Amtsblatt wieder auf der Agenda

Mit dieser Niederlage mögen sie sich nicht abfinden: Außer FGL und SPD wollen wohl alle Fraktionen im Konstanzer Gemeinderat das Thema Amtsblatt wieder flott auf die Tagesordnung setzen. Zumal die Abkanzelung durch OB Burchardt noch heute für Empörung sorgt. „Wenn wir die Bürger in kommunale Entscheidungsprozesse einbinden wollen, müssen wir sie auch ausreichend informieren“, sagt Ewald Weisschedel (Foto) von den Freien Wählern Konstanz zur Begründung.

Noch klingt die fadenscheinige, undemokratische, ja heuchlerische Erklärung des Uli Burchardt in den Ohren, als er die Entscheidung für oder gegen ein Amtsblatt im Konstanzer Gemeinderat aussetzte: Ihm sei die im Gemeinderat zu erwartende Mehrheit von 55 Prozent nicht groß genug, erklärte er und zog den Antrag der Verwaltung zurück. Dieser einseitige Rückzug allerdings setzt die sonst übliche Frist von sechs Monaten für die Wiedereinbringung eines Antrages außer Kraft – jede GR-Fraktion kann das Thema jederzeit wieder auf die Tagesordnung setzen.

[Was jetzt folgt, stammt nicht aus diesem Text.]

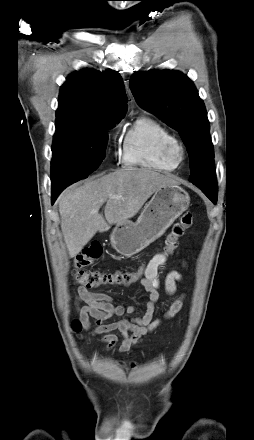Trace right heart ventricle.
<instances>
[{
    "mask_svg": "<svg viewBox=\"0 0 254 440\" xmlns=\"http://www.w3.org/2000/svg\"><path fill=\"white\" fill-rule=\"evenodd\" d=\"M173 137L170 130L153 117L142 115L128 129L122 147L123 165L160 172H171L176 166L166 161L161 149Z\"/></svg>",
    "mask_w": 254,
    "mask_h": 440,
    "instance_id": "1",
    "label": "right heart ventricle"
}]
</instances>
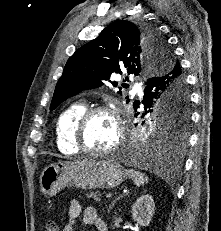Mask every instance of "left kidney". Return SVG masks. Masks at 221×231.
I'll list each match as a JSON object with an SVG mask.
<instances>
[{
    "label": "left kidney",
    "instance_id": "1",
    "mask_svg": "<svg viewBox=\"0 0 221 231\" xmlns=\"http://www.w3.org/2000/svg\"><path fill=\"white\" fill-rule=\"evenodd\" d=\"M155 203L149 194L142 195L132 206V217L142 227H147L154 215Z\"/></svg>",
    "mask_w": 221,
    "mask_h": 231
}]
</instances>
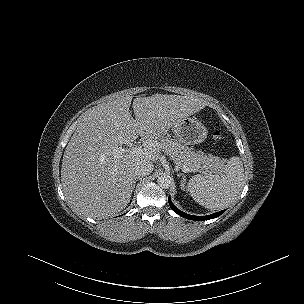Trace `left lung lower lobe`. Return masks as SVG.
Masks as SVG:
<instances>
[{
    "label": "left lung lower lobe",
    "mask_w": 304,
    "mask_h": 304,
    "mask_svg": "<svg viewBox=\"0 0 304 304\" xmlns=\"http://www.w3.org/2000/svg\"><path fill=\"white\" fill-rule=\"evenodd\" d=\"M168 201H169V205H170L171 209H172L175 213H177L178 215H180V216H182V217H184V218L190 219V220L201 221V220L213 219V218H216V217L220 216V215L225 211V210H222V211H219V212H217V213H214V214H211V215H207V216H193V215L186 214V213L180 211L179 209H177V208L173 205V203H172L170 197L168 198Z\"/></svg>",
    "instance_id": "1"
}]
</instances>
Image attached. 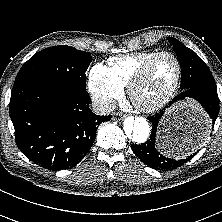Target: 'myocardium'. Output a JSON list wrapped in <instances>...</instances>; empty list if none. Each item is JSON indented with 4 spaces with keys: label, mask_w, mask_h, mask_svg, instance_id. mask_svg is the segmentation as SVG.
Listing matches in <instances>:
<instances>
[{
    "label": "myocardium",
    "mask_w": 222,
    "mask_h": 222,
    "mask_svg": "<svg viewBox=\"0 0 222 222\" xmlns=\"http://www.w3.org/2000/svg\"><path fill=\"white\" fill-rule=\"evenodd\" d=\"M162 57H170L174 60L177 71H176V77L174 79V82L170 86V88L165 92V94L160 97L158 100L150 103V104H143L137 100L136 92L141 83L145 80L147 73L149 72L152 65L160 58ZM182 77V65L178 57L171 53V52H159L156 55H154L151 59H149L147 62H145L139 70L136 72L132 80L130 81L128 85V95L130 100L133 102V104L142 112L150 113L159 110L164 105H166L172 97L175 95L176 91L178 90V87L180 85Z\"/></svg>",
    "instance_id": "1"
}]
</instances>
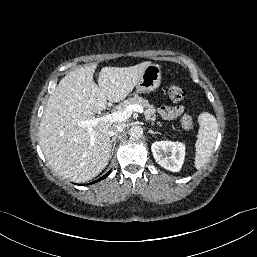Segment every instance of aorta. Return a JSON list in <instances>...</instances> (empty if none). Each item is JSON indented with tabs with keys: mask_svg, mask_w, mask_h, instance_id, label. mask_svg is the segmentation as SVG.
I'll return each mask as SVG.
<instances>
[{
	"mask_svg": "<svg viewBox=\"0 0 257 257\" xmlns=\"http://www.w3.org/2000/svg\"><path fill=\"white\" fill-rule=\"evenodd\" d=\"M129 135L131 138L133 139H138L141 138L143 135V129L141 126L138 125H134L131 127L130 131H129Z\"/></svg>",
	"mask_w": 257,
	"mask_h": 257,
	"instance_id": "762f6f07",
	"label": "aorta"
}]
</instances>
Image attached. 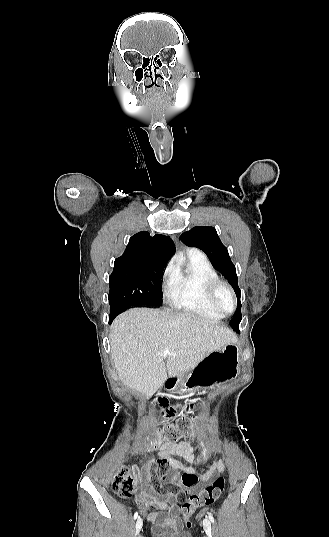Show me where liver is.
<instances>
[{
  "label": "liver",
  "instance_id": "1",
  "mask_svg": "<svg viewBox=\"0 0 329 537\" xmlns=\"http://www.w3.org/2000/svg\"><path fill=\"white\" fill-rule=\"evenodd\" d=\"M109 335L121 382L150 398L169 377L194 369L213 351L237 342L217 321L190 313L135 308L119 315ZM169 349L166 365L162 353Z\"/></svg>",
  "mask_w": 329,
  "mask_h": 537
}]
</instances>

Erneut kam das Thema Amtsblatt bei der Januar-GR-Sitzung auf, als der Vorhabenplan der Stadtverwaltung vorgestellt und allgemein begrüßt wurde (seemoz berichtete). Man wies genüsslich darauf hin, dass das genau die Information gewesen sei, die man allen BürgerInnen per Amtsblatt hätte mitteilen können: Wann wird im laufenden Jahr was gebaut, welche Projekte werden ansonsten in Angriff genommen, womit kann Bürgerin und Bürger rechnen? Holger Reile (LLK) erinnerte dann auch süffisant daran, dass eine „kleine radikale Minderheit von blass-rötlich bis grün“ sich gegen ein Amtsblatt ausgesprochen habe, aber damit zu rechnen sei, dass der Punkt umgehend wieder auf die Tagesordnung gesetzt werde. Und genau das passiert jetzt wohl auch.

Für die Freien Wähler ist laut Weisschedel klar: „Wenn wir die Bürger einbinden wollen, müssen wir sie auch ausreichend informieren. Das geht nur über ein Amtsblatt, da die örtliche Presse nur noch einen Teil der Bürgerschaft erreicht und das Internet nicht von allen, vor allem älteren MitbürgerInnen, aktiv genutzt werden kann. Wir begrüßen es dabei sehr, dass die einzelnen politischen Entscheidungsträger im GR ihre möglicherweise konträren Positionen im Amtsblatt darlegen können. Das macht uns zwar Arbeit, ist aber sicher sinnvoller, als auf dem Wochenmarkt zu stehen und Werbeprospekte zu verteilen“.

Ewald Weisschedel erinnert gegenüber seemoz daran, dass in der letzten Klausurtagung des Gemeinderates „alle Fraktionen ein Amtsblatt für sinnvoll gehalten“ haben. Jetzt jedoch: „Es gibt bei den Grünen ein paar AblehnerInnen – und warum die SPD komplett dagegen ist, ist mir rätselhaft“.

Womöglich spielt dabei jedoch die Einflussnahme von SK-Geschäftsführer Rainer Wiesner auch eine Rolle, der nachweislich bei etlichen GemeinderätInnen telefonisch vor einem Amtsblatt warnte. Schließlich würde durch ein Amtsblatt dem Südkurier ein jährliches Anzeigenvolumen von 75 000 Euro verloren gehen. Kein Wunder also, dass der Südkurier das Thema in seiner Berichterstattung weitgehend unter den Tisch fallen ließ. Und natürlich möchte keine Stadträtin und auch kein Stadtrat riskieren, zukünftig in der redaktionellen Beachtung des Monopolblattes zurück gestuft zu werden.

So funktioniert derzeit Medienmache. Es bleibt jedem Gemeinderatsmitglied unbelassen, ob er/sie sich solchen Einflüsterungen beugt. Bei SPD und FGL ist, scheint’s, jedoch besondere Vorsicht angesagt.